1. Wear Appropriate Attire
Most golfing dress codes derive from centuries of convention and tradition but always check with a new club if they have any specific rules or if you are playing in a tournament.
Wearing the wrong thing is a bad look. Golf is a game of prestige and a long heritage, so appropriate attire is also a sign of respect to other players, the course, and the game.
Here are some dos and don’ts.
- Wear a collared polo shirt with sleeves and tucked-in—untucked shirts, vests, tee shirts, or football shirts are an absolute no.
- Knee-length tailored shorts are perfect if it is very hot or long trousers. Avoid short shorts, chinos, and anything made of denim.
- Players must wear socks at all times. Ankle length or long are both acceptable.
- Wear proper spiked golf shoes, but no metal spikes, as they ruin the grass.
2. Be Punctual
Always arrive early, so you are ready to tee off at your appointed time. There is nothing worse than keeping other players waiting.

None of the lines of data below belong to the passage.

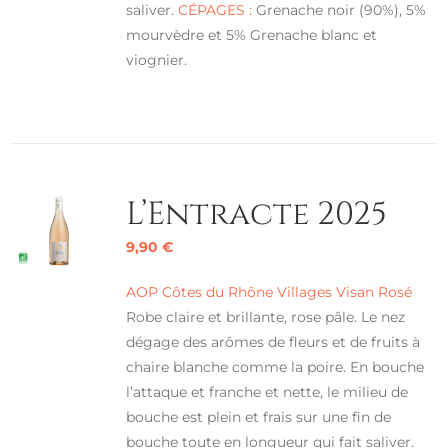
saliver.
CÉPAGES :
Grenache noir (90%), 5%
mourvèdre et 5% Grenache blanc et
viognier.
L’Entracte 2025
9,90
€
AOP Côtes du Rhône Villages Visan Rosé
Robe claire et brillante, rose pâle. Le nez
dégage des arômes de fleurs et de fruits à
chaire blanche comme la poire. En bouche
l’attaque et franche et nette, le milieu de
bouche est plein et frais sur une fin de
bouche toute en longueur qui fait saliver.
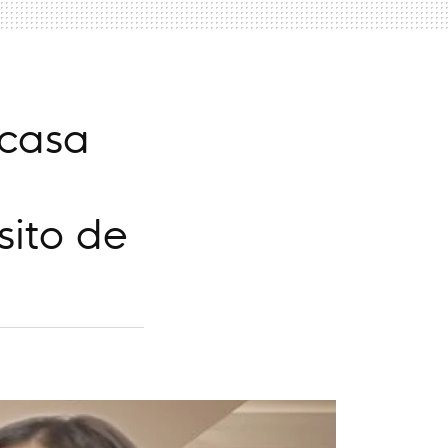
 casa
sito de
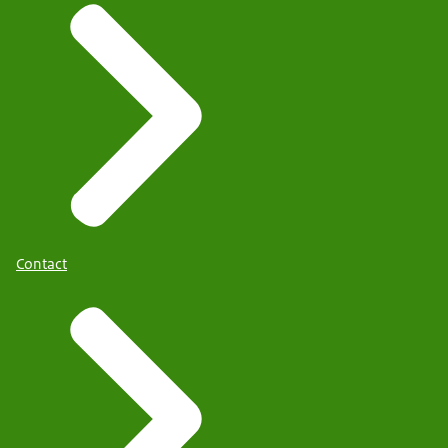
Contact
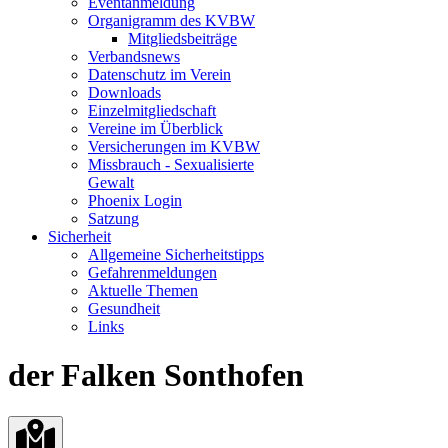
Eventanmeldung
Organigramm des KVBW
Mitgliedsbeiträge
Verbandsnews
Datenschutz im Verein
Downloads
Einzelmitgliedschaft
Vereine im Überblick
Versicherungen im KVBW
Missbrauch - Sexualisierte
Gewalt
Phoenix Login
Satzung
Sicherheit
Allgemeine Sicherheitstipps
Gefahrenmeldungen
Aktuelle Themen
Gesundheit
Links
der Falken Sonthofen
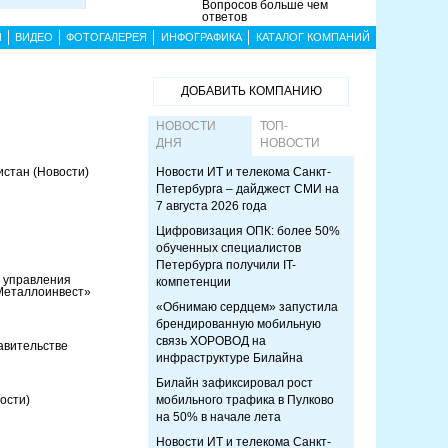
Вопросов больше чем
ответов
Ы
ВИДЕО
ФОТОГАЛЕРЕЯ
ИНФОГРАФИКА
КАТАЛОГ КОМПАНИЙ
ДОБАВИТЬ КОМПАНИЮ
НОВОСТИ
ТОП-
ДНЯ
НОВОСТИ
кистан
(Новости)
Новости ИТ и телекома Санкт-
Петербурга – дайджест СМИ на
7 августа 2026 года
Цифровизация ОПК: более 50%
обученных специалистов
Петербурга получили IT-
ы управления
компетенции
Металлоинвест»
«Обнимаю сердцем» запустила
брендированную мобильную
связь ХОРОВОД на
авительстве
инфраструктуре Билайна
Билайн зафиксировал рост
ости)
мобильного трафика в Пулково
на 50% в начале лета
Новости ИТ и телекома Санкт-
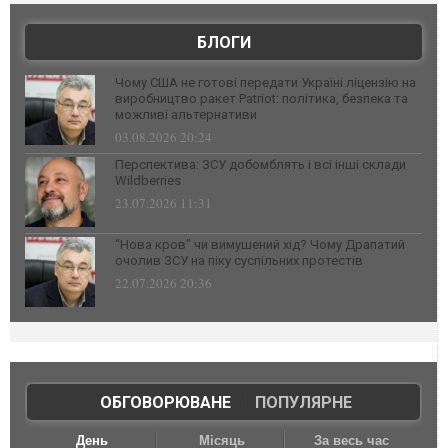
БЛОГИ
Чому США не готові передати Україні ліцензію на
виробництво ракет Patriot: політика, безпека та
можливі альтернативи
03.08.2026 20:24
Перспектива: ЗСУ добомблять і всі інші склади
Wildberries
23.07.2026 11:31
“Нова кров” чи вимушений хід? Чому Драпатий
очолив ЗСУ на піку суспільних протестів
22.07.2026 20:36
ОБГОВОРЮВАНЕ
|
ПОПУЛЯРНЕ
День
Місяць
За весь час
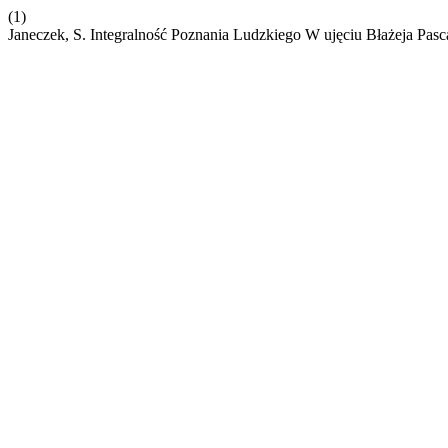
(1)
Janeczek, S. Integralność Poznania Ludzkiego W ujęciu Błażeja Pasc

Allow around 20-30 minutes to show up, warm-up, and hit a few practice shots before your allotted tee-off time. Warming up also helps avoid injury if you don’t start your round from cold.

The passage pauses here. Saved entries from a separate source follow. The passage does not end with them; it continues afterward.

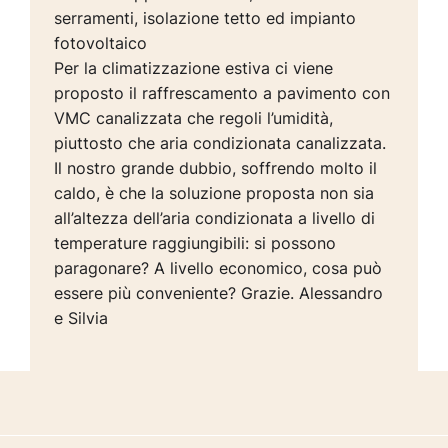
serramenti, isolazione tetto ed impianto
fotovoltaico
Per la climatizzazione estiva ci viene
proposto il raffrescamento a pavimento con
VMC canalizzata che regoli l’umidità,
piuttosto che aria condizionata canalizzata.
Il nostro grande dubbio, soffrendo molto il
caldo, è che la soluzione proposta non sia
all’altezza dell’aria condizionata a livello di
temperature raggiungibili: si possono
paragonare? A livello economico, cosa può
essere più conveniente? Grazie. Alessandro
e Silvia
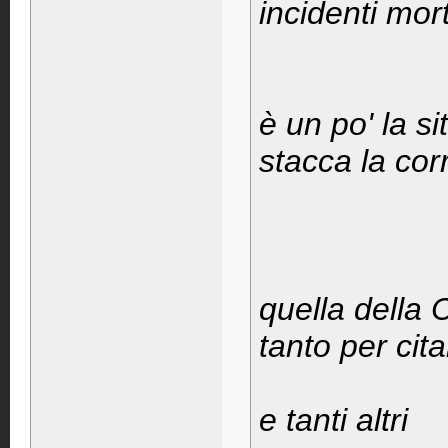
incidenti mort
è un po' la si
stacca la cor
quella della 
tanto per cit
e tanti altri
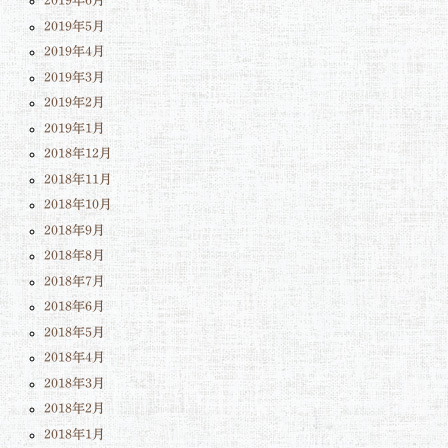
2019年6月
2019年5月
2019年4月
2019年3月
2019年2月
2019年1月
2018年12月
2018年11月
2018年10月
2018年9月
2018年8月
2018年7月
2018年6月
2018年5月
2018年4月
2018年3月
2018年2月
2018年1月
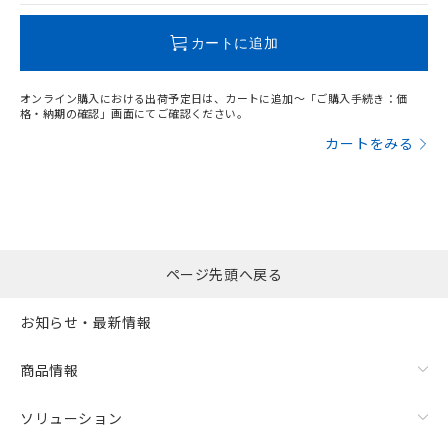
この製品のRoHS/REACH対応状況ページへ
カートに追加
オンライン購入における出荷予定日は、カートに追加～「ご購入手続き：価
格・納期の確認」画面にてご確認ください。
カートをみる
ページ先頭へ戻る
お知らせ・最新情報
商品情報
ソリューション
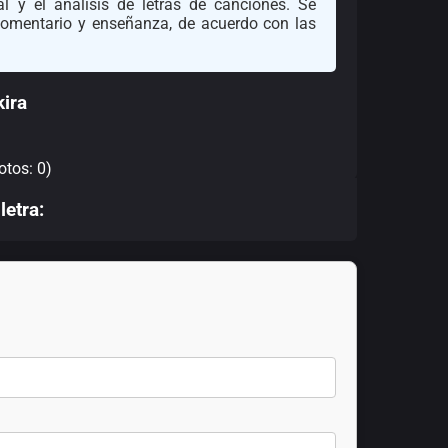
l y el análisis de letras de canciones. Se
 comentario y enseñanza, de acuerdo con las
ira
otos: 0)
letra:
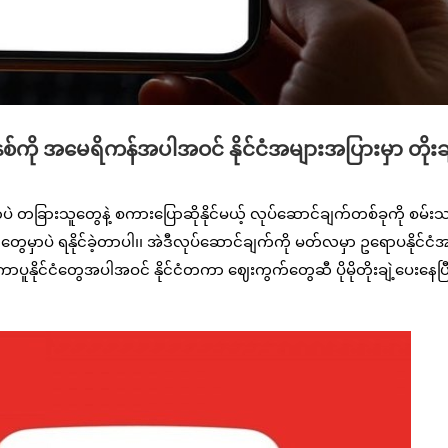
စနစ်ကို အမေရိကန်အပါအဝင် နိုင်ငံအများအပြားမှာ တိုးချ
မှာပဲ တခြားသူတွေနဲ့ စကားပြောဆိုနိုင်မယ့် လုပ်ဆောင်ချက်တစ်ခုကို စမ်းသ
ငံတွေမှာပဲ ရနိုင်ခဲ့တာပါ၊၊ အဲဒီလုပ်ဆောင်ချက်ကို မတ်လမှာ ဥရောပနိုင်ငံအ
်ကာပူနိုင်ငံတွေအပါအဝင် နိုင်ငံတကာ ဈေးကွက်တွေဆီ ပိုမိုတိုးချဲ့ပေးနေပြီ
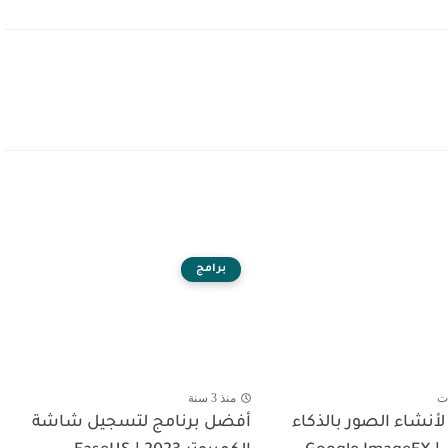
برامج
ت
منذ 3 سنة
أنشاء الصور بالذكاء
أفضل برنامج لتسجيل شاشة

Always remember, no golf bags in the clubhouse; leave them outside.
3. Follow the Cart Path Rules
Check with the golf shop or clubhouse about the cart path rules for the day. Rain might dictate that you cannot drive all over the course, but you still need to stick to established paths.
Driving should be at a moderate speed and show consideration for other golfers.
4. Warm-up Golf Balls
When you warm up on the putting green, you should use no more than three balls. These should be clearly marked, so they are easy to identify from other players.

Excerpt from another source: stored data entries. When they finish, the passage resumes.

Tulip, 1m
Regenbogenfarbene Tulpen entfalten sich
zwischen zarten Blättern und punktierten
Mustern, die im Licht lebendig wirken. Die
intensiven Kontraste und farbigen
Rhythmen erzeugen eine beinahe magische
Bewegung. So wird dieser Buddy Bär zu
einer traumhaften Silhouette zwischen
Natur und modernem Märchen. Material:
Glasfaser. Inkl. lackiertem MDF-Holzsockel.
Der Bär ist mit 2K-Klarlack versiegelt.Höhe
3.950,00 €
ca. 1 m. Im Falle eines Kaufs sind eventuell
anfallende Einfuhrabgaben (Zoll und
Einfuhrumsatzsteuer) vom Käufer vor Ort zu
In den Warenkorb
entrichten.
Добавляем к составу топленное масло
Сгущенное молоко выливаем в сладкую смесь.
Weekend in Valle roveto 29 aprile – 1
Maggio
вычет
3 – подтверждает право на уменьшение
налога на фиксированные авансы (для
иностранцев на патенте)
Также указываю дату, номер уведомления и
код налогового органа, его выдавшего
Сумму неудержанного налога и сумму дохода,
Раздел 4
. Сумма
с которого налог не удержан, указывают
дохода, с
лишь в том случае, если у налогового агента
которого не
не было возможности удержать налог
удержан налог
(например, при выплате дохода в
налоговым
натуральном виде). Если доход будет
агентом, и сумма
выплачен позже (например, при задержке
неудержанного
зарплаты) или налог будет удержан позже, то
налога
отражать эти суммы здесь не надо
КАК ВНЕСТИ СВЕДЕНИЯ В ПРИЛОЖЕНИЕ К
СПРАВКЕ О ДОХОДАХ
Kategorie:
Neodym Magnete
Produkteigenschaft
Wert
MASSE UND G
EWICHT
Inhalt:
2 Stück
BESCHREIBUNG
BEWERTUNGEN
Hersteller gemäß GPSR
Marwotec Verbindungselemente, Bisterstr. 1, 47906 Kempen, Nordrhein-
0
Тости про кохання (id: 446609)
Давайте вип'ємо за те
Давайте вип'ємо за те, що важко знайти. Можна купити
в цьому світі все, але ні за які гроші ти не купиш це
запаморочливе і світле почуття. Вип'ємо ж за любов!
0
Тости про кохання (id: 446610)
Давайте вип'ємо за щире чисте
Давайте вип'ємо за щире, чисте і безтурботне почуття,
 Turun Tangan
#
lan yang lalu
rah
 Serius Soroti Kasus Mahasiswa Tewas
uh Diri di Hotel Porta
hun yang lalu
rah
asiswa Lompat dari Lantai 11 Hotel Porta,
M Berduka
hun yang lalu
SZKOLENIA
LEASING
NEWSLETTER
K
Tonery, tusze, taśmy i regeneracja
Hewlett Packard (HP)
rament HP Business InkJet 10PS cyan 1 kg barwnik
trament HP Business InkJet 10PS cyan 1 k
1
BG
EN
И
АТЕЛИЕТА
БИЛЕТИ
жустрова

Be polite and don’t putt in the way of other people.
5. Keep Quiet While Other Players Are Hitting
Show other players the same consideration you would expect when preparing for and taking a shot. Even a twig breaking can be an unwelcome distraction, so background chatter is a cardinal sin and will mean you will not get asked back.
Being quiet also includes mobile phone ringing. Pop your cell on silent before you start the round, so you don’t get caught out.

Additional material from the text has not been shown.